- _Source data_

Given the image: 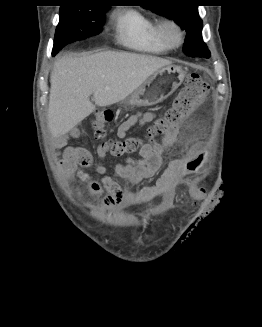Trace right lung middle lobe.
I'll list each match as a JSON object with an SVG mask.
<instances>
[{
    "instance_id": "dd1d6c3e",
    "label": "right lung middle lobe",
    "mask_w": 262,
    "mask_h": 327,
    "mask_svg": "<svg viewBox=\"0 0 262 327\" xmlns=\"http://www.w3.org/2000/svg\"><path fill=\"white\" fill-rule=\"evenodd\" d=\"M109 6L92 3H72L61 6L52 54L76 40L102 32L104 14Z\"/></svg>"
}]
</instances>
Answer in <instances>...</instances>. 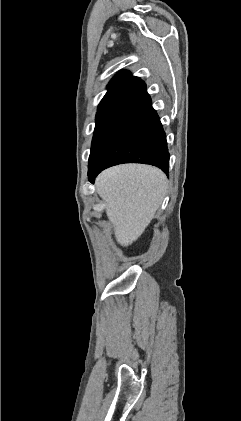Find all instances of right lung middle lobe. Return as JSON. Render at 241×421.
I'll use <instances>...</instances> for the list:
<instances>
[{"label":"right lung middle lobe","instance_id":"obj_1","mask_svg":"<svg viewBox=\"0 0 241 421\" xmlns=\"http://www.w3.org/2000/svg\"><path fill=\"white\" fill-rule=\"evenodd\" d=\"M132 105H118L99 110L96 114V126L92 140L91 153L88 167H93L113 140Z\"/></svg>","mask_w":241,"mask_h":421}]
</instances>
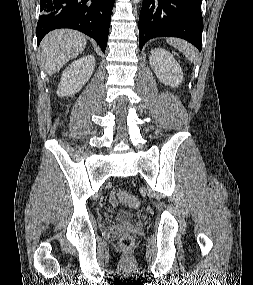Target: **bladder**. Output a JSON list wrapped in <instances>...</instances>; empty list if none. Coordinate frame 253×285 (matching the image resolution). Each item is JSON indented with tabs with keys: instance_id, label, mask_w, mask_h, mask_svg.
Here are the masks:
<instances>
[{
	"instance_id": "obj_1",
	"label": "bladder",
	"mask_w": 253,
	"mask_h": 285,
	"mask_svg": "<svg viewBox=\"0 0 253 285\" xmlns=\"http://www.w3.org/2000/svg\"><path fill=\"white\" fill-rule=\"evenodd\" d=\"M132 218V215L130 213H121L118 215L119 220H129Z\"/></svg>"
}]
</instances>
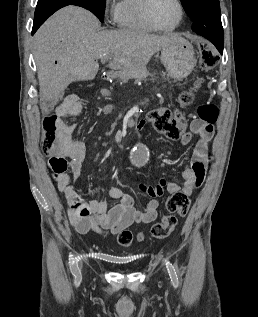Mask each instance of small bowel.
I'll use <instances>...</instances> for the list:
<instances>
[{"label": "small bowel", "instance_id": "obj_1", "mask_svg": "<svg viewBox=\"0 0 258 317\" xmlns=\"http://www.w3.org/2000/svg\"><path fill=\"white\" fill-rule=\"evenodd\" d=\"M84 104L71 95L57 107L62 117L63 143L61 152L49 159L58 191L68 202L67 215L77 232L85 234L90 231L98 234H118L134 223L148 224L156 220L159 197L164 189L170 193L182 192L190 195L193 189L202 184L210 163L209 142L213 136V125L195 118L186 133L180 138L181 145H187L196 138L189 166L182 171L183 183L161 179L156 185H140V190L151 199L143 209H137L134 198L119 187L110 190V196L116 201L109 204L101 200H86L76 189L83 161L86 156L85 143L73 137L69 119L81 113ZM145 121H140L137 128L141 130Z\"/></svg>", "mask_w": 258, "mask_h": 317}]
</instances>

- _Goal of the exercise_
Print exactly, and print only, the lines from the line with "Target: **bladder**. Output" through the last line of the entries, both ends included. No pictures belong in the result.

- _Result of the task_
Target: **bladder**. Output a JSON list wrapped in <instances>...</instances>; empty list if none. Coordinate frame 253×285 (matching the image resolution). Each item is JSON indented with tabs with keys: instance_id, label, mask_w, mask_h, mask_svg.
Here are the masks:
<instances>
[{
	"instance_id": "obj_1",
	"label": "bladder",
	"mask_w": 253,
	"mask_h": 285,
	"mask_svg": "<svg viewBox=\"0 0 253 285\" xmlns=\"http://www.w3.org/2000/svg\"><path fill=\"white\" fill-rule=\"evenodd\" d=\"M132 218V215L130 213H121L118 215L119 220H129Z\"/></svg>"
}]
</instances>
Mask each instance of small bowel.
I'll use <instances>...</instances> for the list:
<instances>
[{"label": "small bowel", "instance_id": "obj_1", "mask_svg": "<svg viewBox=\"0 0 258 317\" xmlns=\"http://www.w3.org/2000/svg\"><path fill=\"white\" fill-rule=\"evenodd\" d=\"M84 104L71 95L57 107L62 117L63 143L61 152L49 159L58 191L68 202L67 215L77 232L85 234L90 231L98 234H118L134 223L148 224L156 220L159 197L164 189L170 193L182 192L190 195L193 189L202 184L210 163L209 142L213 136V125L195 118L186 133L180 138L181 145H187L196 138L189 166L182 171L183 183L161 179L156 185H140V190L151 199L143 209H137L134 198L119 187L110 190V196L116 201L109 204L101 200H86L76 189L83 161L86 156L85 143L73 137L69 119L81 113ZM145 121H140L137 128L141 130Z\"/></svg>", "mask_w": 258, "mask_h": 317}]
</instances>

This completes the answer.